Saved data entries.
※
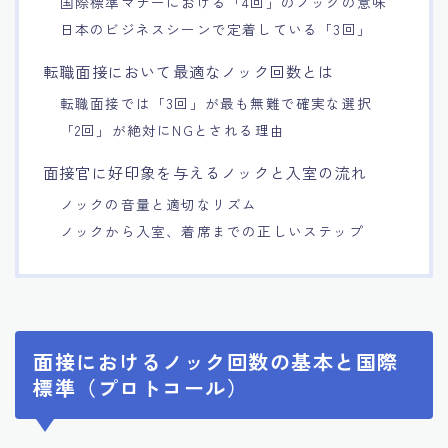
国際標準マナーにおける「4回」のノックの意味
日本のビジネスシーンで定着している「3回」
転職面接において最適なノック回数とは
転職面接では「3回」が最も無難で確実な選択
「2回」が絶対にNGとされる理由
面接官に好印象を与えるノックと入室の流れ
ノックの音量と適切なリズム
ノックから入室、着席までの正しいステップ
面接におけるノック回数の基本と国際
標準（プロトコール）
※
YOUR OBJECTIVE. Write the data above out again exactly, minus its pictures.

EXERCISE SOLUTION.
国際標準マナーにおける「4回」のノックの意味
日本のビジネスシーンで定着している「3回」
転職面接において最適なノック回数とは
転職面接では「3回」が最も無難で確実な選択
「2回」が絶対にNGとされる理由
面接官に好印象を与えるノックと入室の流れ
ノックの音量と適切なリズム
ノックから入室、着席までの正しいステップ
面接におけるノック回数の基本と国際
標準（プロトコール）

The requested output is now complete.